As an aside, the equality \(h(T)=p_\delta(T)u_\delta(T)\) in the proof of Theorem 11.1.4 is governed by the Newton polygon of \(h\text{.}\) Suppose \(h(T) = \sum a_nT^n\) is a polynomial with \(a_0=1\text{;}\) then the Newton polygon of \(h\) is the lower convex hull of the set \(\{(i,v_p(a_i)\}\text{.}\) See the following diagram for an example.

The main theorem is that if the Newton polygon has a segment of width \(w\) and slope \(s\text{,}\) then the original polynomial has exactly \(w\) roots of \(p\)-adic valuation \(-s\text{.}\)

At this point, Dwork proceeds by emulating Weil's analysis of Fermat hypersurfaces. Recall that we are assuming that \(X = \Spec k[x_1^{\pm},\dots,x_n^{\pm}]/(P)\) is a toric hypersurface. Write \(q = p^a\) and let \(\Theta\) be a nontrivial additive character of \(\FF_p\) (we do not yet specify where \(\Theta\) is valued), so that for any positive integer \(s\text{,}\)

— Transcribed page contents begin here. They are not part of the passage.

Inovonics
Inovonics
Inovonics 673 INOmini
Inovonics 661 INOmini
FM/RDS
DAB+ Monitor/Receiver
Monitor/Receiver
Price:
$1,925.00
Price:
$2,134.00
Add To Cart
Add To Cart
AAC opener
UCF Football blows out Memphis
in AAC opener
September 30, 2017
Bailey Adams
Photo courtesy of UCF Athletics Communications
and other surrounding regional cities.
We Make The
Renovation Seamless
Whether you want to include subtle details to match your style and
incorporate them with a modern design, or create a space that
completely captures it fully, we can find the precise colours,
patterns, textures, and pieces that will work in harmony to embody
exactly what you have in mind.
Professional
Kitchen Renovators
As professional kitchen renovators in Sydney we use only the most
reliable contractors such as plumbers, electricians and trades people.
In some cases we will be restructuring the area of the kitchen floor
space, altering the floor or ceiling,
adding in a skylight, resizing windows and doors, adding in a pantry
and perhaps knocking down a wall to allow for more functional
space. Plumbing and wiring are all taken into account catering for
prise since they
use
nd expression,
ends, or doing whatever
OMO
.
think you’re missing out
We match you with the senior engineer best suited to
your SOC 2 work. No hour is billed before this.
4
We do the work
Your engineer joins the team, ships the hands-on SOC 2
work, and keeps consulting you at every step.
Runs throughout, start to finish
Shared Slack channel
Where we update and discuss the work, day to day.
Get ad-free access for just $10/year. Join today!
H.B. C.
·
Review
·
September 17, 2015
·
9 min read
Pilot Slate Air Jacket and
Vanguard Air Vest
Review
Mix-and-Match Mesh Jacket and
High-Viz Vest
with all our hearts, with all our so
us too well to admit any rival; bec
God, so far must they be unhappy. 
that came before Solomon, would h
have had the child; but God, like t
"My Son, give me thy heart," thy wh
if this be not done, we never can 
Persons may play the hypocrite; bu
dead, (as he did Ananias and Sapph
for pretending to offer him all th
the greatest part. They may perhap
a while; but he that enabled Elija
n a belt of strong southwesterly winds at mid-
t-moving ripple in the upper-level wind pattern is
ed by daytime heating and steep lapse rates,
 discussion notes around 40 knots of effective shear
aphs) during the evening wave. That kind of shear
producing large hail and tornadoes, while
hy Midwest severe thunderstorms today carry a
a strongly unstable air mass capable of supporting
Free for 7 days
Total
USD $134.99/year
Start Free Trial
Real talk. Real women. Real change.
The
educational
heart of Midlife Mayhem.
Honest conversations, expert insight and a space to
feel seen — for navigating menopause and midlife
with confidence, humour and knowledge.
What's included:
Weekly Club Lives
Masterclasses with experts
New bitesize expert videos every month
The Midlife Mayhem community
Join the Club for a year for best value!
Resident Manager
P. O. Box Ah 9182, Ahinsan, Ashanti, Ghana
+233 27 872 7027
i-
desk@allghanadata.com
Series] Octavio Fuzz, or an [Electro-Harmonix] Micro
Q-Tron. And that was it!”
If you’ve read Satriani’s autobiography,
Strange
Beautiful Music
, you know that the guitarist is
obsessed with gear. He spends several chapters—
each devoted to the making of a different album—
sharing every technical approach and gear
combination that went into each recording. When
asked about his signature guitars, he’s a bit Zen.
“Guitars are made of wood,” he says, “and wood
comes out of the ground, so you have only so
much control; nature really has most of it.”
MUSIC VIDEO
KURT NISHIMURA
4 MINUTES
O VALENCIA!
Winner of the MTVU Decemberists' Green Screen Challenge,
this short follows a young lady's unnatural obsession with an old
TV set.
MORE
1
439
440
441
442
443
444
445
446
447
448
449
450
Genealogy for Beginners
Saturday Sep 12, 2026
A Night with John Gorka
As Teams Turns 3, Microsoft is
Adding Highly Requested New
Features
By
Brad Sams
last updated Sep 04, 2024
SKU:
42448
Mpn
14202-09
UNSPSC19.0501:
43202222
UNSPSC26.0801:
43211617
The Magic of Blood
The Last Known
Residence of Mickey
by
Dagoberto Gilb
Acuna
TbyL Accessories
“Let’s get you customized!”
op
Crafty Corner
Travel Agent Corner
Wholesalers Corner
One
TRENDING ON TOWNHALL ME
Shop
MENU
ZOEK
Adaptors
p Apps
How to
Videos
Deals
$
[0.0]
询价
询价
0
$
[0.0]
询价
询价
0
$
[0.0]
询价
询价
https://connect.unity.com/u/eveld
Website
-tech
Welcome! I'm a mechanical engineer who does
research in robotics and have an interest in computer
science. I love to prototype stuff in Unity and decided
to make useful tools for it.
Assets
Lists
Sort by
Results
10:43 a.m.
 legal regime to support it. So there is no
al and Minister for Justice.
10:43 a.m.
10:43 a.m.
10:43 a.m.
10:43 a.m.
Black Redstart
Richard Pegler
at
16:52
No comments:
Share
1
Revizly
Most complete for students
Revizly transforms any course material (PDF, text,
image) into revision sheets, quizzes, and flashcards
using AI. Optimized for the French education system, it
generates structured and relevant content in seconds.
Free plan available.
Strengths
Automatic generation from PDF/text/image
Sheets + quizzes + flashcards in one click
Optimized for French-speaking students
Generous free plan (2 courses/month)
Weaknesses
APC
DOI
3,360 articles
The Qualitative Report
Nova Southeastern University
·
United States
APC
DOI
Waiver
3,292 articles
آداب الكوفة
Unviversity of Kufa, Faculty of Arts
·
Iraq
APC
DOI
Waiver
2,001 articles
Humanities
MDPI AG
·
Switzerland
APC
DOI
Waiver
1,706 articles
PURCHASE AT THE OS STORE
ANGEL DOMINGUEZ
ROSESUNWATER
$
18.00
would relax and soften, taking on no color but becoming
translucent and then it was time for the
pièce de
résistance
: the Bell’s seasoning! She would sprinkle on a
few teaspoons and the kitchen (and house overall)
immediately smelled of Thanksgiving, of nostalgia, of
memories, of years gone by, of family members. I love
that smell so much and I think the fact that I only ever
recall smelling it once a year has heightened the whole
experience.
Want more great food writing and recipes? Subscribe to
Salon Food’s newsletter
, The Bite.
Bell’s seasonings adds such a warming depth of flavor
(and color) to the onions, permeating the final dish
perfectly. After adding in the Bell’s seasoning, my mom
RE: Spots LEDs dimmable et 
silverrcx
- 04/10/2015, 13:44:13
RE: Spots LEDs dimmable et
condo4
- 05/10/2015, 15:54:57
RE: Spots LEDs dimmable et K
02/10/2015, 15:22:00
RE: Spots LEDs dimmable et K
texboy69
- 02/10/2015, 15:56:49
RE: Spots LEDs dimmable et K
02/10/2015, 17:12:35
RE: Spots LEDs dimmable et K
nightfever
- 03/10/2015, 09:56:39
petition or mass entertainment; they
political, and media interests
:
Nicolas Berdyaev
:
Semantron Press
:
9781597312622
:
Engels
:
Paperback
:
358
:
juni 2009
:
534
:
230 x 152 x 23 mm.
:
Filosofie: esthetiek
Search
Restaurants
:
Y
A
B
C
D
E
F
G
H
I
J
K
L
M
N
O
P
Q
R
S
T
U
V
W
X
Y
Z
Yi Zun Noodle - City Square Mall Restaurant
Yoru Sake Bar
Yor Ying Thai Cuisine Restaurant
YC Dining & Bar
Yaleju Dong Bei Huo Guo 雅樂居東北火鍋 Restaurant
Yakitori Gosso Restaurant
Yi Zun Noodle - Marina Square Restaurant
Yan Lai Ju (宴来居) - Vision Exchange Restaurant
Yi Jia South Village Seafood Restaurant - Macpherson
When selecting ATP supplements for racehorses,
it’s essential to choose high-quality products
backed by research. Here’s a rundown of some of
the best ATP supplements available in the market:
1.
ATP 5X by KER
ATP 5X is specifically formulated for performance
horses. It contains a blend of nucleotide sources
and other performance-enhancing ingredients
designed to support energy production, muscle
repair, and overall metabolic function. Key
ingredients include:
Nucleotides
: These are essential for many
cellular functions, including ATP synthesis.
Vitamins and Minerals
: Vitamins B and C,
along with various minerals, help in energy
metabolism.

\begin{equation*} \Theta_{as}(x) = \Theta(x^{1+p+\cdots+p^{as-1}}) \end{equation*}

is a nontrivial additive character of \(\FF_{q^s}\text{.}\) Then

\begin{equation*} \sum_{x_0 \in \FF_{q^s}} \Theta_{as}(x_0 y) = \begin{cases} q^s & y=0 \\ 0 & y \neq 0; \end{cases} \end{equation*}

consequently,

\begin{equation*} q^s \#X(\FF_{q^s}) = (q^s-1)^n + \sum_{x_0,\dots,x_n \in \FF_{q^s}^\times} \Theta_{as}(x_0 P(x_1,\dots,x_n)). \end{equation*}

If we expand \(x_0 P\) as a sum \(\sum_j \alpha_j \mu_j(x)\) with \(\alpha_j \in \FF_q^\times\) and \(\mu_j(x)\) a monomial in \(x_0,\dots,x_n\text{,}\) we also have

\begin{equation*} q^s \#X(\FF_{q^s}) = (q^s-1)^n + \sum_{x_0,\dots,x_n \in \FF_{q^s}^\times} \prod_j \Theta_{as}(\alpha_j \mu_j(x)). \end{equation*}

So far we have done nothing \(p\)-adic. We now make the key advance, expressing the character \(\Theta\) in \(p\)-adic terms.

Definition 11.1.6.

Let \(\ZZ_q\) be the finite étale extension of \(\ZZ_p\) with residue field \(\FF_q\text{.}\) For \(x \in \FF_q^\times\text{,}\) there is a unique \((q-1)\)-st root of unity in \(\ZZ_q\) congruent to \(x\) modulo \(p\text{.}\) We denote it by \([x]\) and call it the multiplicative lift of \(x\text{.}\) We also write \([0] = 0\text{.}\)

Form the product

\begin{equation*} (1+Y)^X (1+Y^p)^{(X^p-X)/p} (1+Y^{p^2})^{(X^{p^2}-X^p)/p^2} \cdots \in \QQ \llbracket X, Y \rrbracket \end{equation*}

using binomial expansions, and label its coefficients as

\begin{equation*} \sum_{n=0}^\infty \sum_{m=n}^\infty a_{m,n} X^n Y^m. \end{equation*}

Then pick a primitive \(p\)-th root of unity \(\zeta_p\) in \(\overline{\QQ}_p\text{,}\) put \(\lambda = \zeta_p - 1\text{,}\) and define

\begin{equation*} \Theta(T) = \sum_{n=0}^\infty a_n T^n, \qquad = \sum_{m=n}^\infty a_{m,n} \lambda^m. \end{equation*}

As in [80], Chapter~4, one verifies that \(x \mapsto \Theta([x])\) is a nontrivial additive character of \(\FF_p\text{,}\) so we may use it in place of \(\Theta(x)\) in the previous calculations.

Remark 11.1.7.

The term multiplicative lift is a proposed replacement for the more common term Teichmüller lift. The latter is historically accurate but inadvisable due to Teichmüller's actions during the Nazi regime in 1930s Germany. See the MacTutor article on Teichmüller ¹.

Remark 11.1.8.

The power series \(\Theta(T)\) is not uniquely determined by the fact that it gives rise to an additive character of \(\FF_p\) in this fashion; indeed, Dwork used a slightly different construction (see Exercise 19.4.4), but this discrepancy has no significant effect on the resulting argument.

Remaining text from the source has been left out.